Maybe it’s a split, and maybe it’s a balance. The future might see a smaller-scale version of the motorcycle ride at one end of town, family-friendly events in the center, and some crossover, the mayor says. “I think that’s really our goal—to be able to entertain both groups of people and everybody feel safe,” Mayor Calhoun says. “We’re looking at how we can reinvent an event that’s been good to Red River for 42 years, and we had one really bad year.”
If there’s a place that’s skilled in pleasing a varied crowd and keeping them coming back, Red River might be it. The town’s master plan, released this May, outlines what it wants to be over the next 20 years: A town rooted in its history and its unique appeal, but also one that develops a diverse, year-round economy less dependent on tourism, with more residential housing, including an affordable housing program. Community members surveyed describe loving the outdoors and feeling like they’re “living in a Hallmark movie,” while hoping for a few more of the basics, like daycare and a medical clinic.
The stories of how Red River draws people in stack up, including the mayor’s: She grew up camping there every summer and moved to town the week after graduating college. Trails around town are so beloved that people bike or hike the same routes several times in a season, like catching up with a friend. One mountain biker so loved his go-to line that when a windstorm buried the trail with a thousand downed trees, he spent his summer sawing through them to reopen the route.
As downtown quiets on this summer evening, ducks, hummingbirds, and swifts skitter over the park and along the river. Deer nose their way through lawns behind lodges. Firepits light up, and chairs encircle them as the sky turns pink. The town’s namesake river ambles along the edge, just out the back door of some of the lodging.
As we loop through town to finish the Jeep tour, Gary Swinford notes the out-of-state license plates. All summer long, Texas plates will outnumber those from anywhere else. But he adds, “I think something you should do once in your life is live in a resort town for a while.”
As in, make the setting for your daily life a place where someone else comes to vacation. Raise a happy dog with mountains just out your back door. Find a road you love, then drive it every week.
Freelance writer Elizabeth Miller’s summer ambitions include repeating some favorite hikes just outside Red River.
RED ZONE
EAT. Red River Brewing & Distillery plates pub fare—burgers, BBQ, sandwiches, and fried cheese curds—alongside pints and cocktails. Vine, a brunch hot spot, serves the eggs Benedict people can’t seem to stop talking about. Watch for occasional pairing dinners that showcase various cuisines and a street food menu of tacos and sliders. The Bistro, which opened this past winter, aims for upscale offerings, including sushi with fish overnighted from the coast. Yu Garden Asian Cuisine, formerly of Angel Fire and Taos, has made its third stop on the Enchanted Circle by opening a location in Red River in November.

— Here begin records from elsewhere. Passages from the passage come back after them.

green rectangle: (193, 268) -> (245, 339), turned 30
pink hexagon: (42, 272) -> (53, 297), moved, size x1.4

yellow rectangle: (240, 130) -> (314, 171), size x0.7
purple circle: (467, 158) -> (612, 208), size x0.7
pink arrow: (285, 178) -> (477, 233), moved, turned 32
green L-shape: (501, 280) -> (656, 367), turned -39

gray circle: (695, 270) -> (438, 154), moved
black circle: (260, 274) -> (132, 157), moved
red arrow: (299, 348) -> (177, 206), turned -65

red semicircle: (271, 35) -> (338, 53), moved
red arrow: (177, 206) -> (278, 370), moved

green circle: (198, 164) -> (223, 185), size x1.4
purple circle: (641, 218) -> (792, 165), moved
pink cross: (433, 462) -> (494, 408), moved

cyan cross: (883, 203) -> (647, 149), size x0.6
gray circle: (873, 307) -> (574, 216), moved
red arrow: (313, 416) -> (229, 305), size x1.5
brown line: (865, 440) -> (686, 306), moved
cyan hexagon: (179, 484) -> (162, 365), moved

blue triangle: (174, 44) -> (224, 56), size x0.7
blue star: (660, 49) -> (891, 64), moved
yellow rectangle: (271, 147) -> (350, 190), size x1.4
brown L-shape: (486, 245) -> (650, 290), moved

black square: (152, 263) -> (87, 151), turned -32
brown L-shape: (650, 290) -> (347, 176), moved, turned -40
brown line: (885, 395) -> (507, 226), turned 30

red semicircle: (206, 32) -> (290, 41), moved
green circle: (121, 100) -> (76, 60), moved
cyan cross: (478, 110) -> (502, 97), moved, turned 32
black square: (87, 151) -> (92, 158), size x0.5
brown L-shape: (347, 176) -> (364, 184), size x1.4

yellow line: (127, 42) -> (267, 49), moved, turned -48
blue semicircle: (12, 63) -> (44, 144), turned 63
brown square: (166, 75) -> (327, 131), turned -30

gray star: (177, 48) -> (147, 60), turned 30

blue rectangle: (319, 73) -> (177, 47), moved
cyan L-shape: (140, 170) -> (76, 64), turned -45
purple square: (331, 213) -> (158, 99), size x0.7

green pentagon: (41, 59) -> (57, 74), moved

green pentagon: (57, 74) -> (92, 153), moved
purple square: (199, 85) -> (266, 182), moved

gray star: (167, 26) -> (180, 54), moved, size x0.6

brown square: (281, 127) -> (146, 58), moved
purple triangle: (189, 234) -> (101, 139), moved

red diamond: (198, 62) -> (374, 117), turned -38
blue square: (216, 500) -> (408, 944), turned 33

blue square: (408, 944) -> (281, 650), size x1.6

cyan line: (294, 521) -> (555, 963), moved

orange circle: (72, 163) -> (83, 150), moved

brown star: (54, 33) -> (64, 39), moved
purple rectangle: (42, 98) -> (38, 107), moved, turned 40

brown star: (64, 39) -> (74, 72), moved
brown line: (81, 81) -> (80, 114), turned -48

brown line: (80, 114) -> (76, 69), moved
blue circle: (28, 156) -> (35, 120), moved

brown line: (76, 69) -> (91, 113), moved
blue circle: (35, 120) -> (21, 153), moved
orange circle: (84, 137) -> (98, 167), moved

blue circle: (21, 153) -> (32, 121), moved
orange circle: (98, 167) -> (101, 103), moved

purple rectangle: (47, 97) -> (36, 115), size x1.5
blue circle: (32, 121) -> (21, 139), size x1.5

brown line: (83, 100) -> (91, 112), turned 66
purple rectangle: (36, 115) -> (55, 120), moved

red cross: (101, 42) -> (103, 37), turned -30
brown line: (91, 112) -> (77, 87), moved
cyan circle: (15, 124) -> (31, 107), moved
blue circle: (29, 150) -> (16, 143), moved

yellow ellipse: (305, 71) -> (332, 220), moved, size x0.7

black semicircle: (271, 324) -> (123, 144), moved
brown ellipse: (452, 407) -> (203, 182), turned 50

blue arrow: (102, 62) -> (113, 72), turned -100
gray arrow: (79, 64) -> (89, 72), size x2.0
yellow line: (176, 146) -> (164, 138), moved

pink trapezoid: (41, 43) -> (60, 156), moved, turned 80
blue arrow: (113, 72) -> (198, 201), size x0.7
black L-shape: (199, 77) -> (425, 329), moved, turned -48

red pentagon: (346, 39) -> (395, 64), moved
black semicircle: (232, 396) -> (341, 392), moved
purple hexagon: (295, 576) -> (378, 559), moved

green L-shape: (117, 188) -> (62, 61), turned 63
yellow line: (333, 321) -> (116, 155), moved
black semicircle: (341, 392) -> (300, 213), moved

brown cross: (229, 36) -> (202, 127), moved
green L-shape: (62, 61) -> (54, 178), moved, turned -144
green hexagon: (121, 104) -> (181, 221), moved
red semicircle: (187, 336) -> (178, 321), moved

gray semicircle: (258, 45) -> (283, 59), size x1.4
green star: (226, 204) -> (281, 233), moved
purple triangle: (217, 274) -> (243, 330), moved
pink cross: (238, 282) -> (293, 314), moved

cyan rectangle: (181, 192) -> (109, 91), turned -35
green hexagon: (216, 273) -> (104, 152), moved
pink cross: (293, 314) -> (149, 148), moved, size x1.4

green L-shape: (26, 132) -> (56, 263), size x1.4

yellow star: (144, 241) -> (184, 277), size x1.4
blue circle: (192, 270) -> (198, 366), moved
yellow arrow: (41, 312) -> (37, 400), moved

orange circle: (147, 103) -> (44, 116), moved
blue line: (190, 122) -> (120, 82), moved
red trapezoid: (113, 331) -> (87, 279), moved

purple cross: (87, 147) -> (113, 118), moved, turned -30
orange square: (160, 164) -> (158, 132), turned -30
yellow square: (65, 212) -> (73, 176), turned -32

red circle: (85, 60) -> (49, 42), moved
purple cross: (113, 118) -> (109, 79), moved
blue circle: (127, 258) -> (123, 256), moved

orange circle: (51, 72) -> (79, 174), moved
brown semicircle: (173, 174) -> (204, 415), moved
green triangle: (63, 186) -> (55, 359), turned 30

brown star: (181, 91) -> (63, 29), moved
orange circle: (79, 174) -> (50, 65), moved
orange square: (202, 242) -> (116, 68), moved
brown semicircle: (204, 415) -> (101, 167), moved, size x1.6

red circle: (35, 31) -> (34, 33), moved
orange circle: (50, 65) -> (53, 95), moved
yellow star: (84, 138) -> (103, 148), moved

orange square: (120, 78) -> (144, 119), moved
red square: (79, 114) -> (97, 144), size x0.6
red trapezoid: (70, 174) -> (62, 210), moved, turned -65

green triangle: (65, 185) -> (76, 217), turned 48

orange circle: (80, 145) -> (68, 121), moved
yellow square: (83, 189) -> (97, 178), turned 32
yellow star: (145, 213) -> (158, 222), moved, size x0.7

DRINK. Main Street is now bookended with options to taste the New Mexico terroir, with Sheehan Winery Tasting Room on the west side, pouring New Mexico State Fair Wine Competition medal-winning wines, and Noisy Water Winery toward the east of town, offering a spot to sip from this fifth-generation winery. Catch your caffeine buzz at Steam Coffee Co., where signature drinks include frappés and smoothies, or at Bearly Awake Coffee Co., where a latte or bubble tea can be paired with an electric bike rental or an ATV or horseback tour.
STAY. The Best Western Rivers Edge was recently renovated and sits near the base of the chairlift for summer hiking access (and for any skiers counting down to December), with a glassed-in hot tub overlooking the water, riverside tables, and breakfast cooked to order. Park your home-on-wheels at Red River RV Park, 4K River Ranch, or Road Runner RV Resort. Find your private cabin retreat on redriver.org’s lodging listings.
SHOP. Hit Taos Mountain Outfitters for that extra layer or water bottle, because nights are cold, and it’s important to stay hydrated in the altitude.